Louis de Funès as a gendarme
He did not complain about the slow pace of his rise. “This delay allowed me to master my profession better,” de Funès said. “The acting techniques I learned in episodic roles became useful later in leading roles. Now I understand my father’s words about a career, which he compared to climbing stairs—you need to stop and gather strength for the next ascent.”
After suffering two heart attacks in 1975, Louis de Funès followed his doctors’ advice to take a break from filming and moved to the family estate inherited from his wife: the mid-17th-century Château de Clermont. The de Funès estate included 30 rooms, 366 windows, old outbuildings, and a private historic chapel, plus 30 hectares of parkland and 17 hectares of vineyards. In the rose garden beside the castle on the outskirts of Nantes, the artist cultivated roses named after him: breeders christened an optimistic orange variety “Louis de Funès.”

Château de Clermont
After restoring his health away from the hustle and bustle of Paris—he even avoided the phone for a while and spoke only with the gardener—de Funès accepted Claude Zidi’s offer to star in Wing or Thigh. He went on to appear in several more films and even tried directing, with critics calling his efforts modest.

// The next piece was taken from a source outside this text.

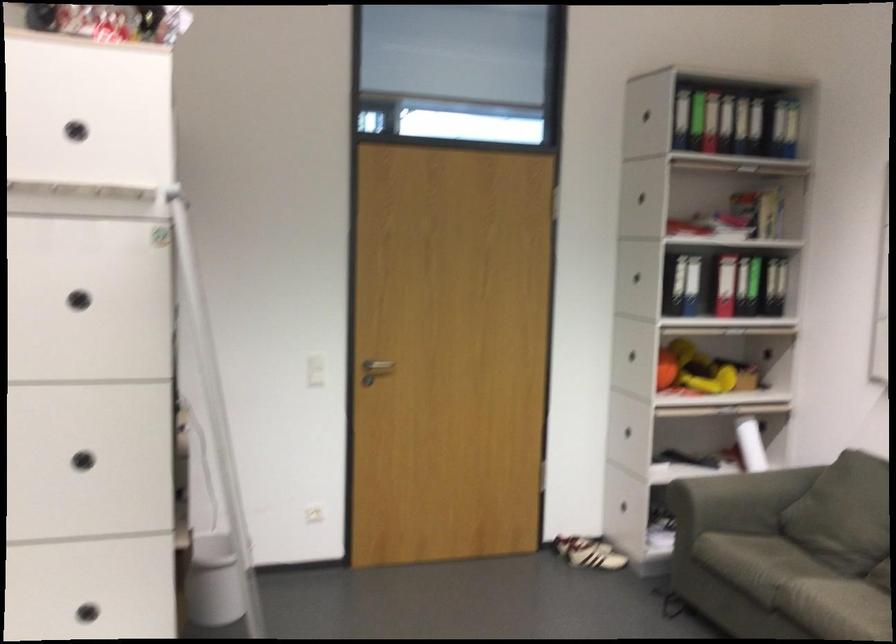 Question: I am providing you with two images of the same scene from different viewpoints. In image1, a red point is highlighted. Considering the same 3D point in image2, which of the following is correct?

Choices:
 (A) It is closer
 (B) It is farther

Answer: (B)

In 1982 he was invited to join the sixth film in Jean Girault’s beloved Gendarme series, The Gendarme and the Gendarmettes, but Girault died during filming. The loss devastated the actor.
His last words to his wife were a quiet confession: “I feel lonely in my room.” On January 27, 1983, Louis de Funès died of another heart attack. That a man who brought so much joy to others suffered three heart attacks reminded the world that even a comic has a fragile heart.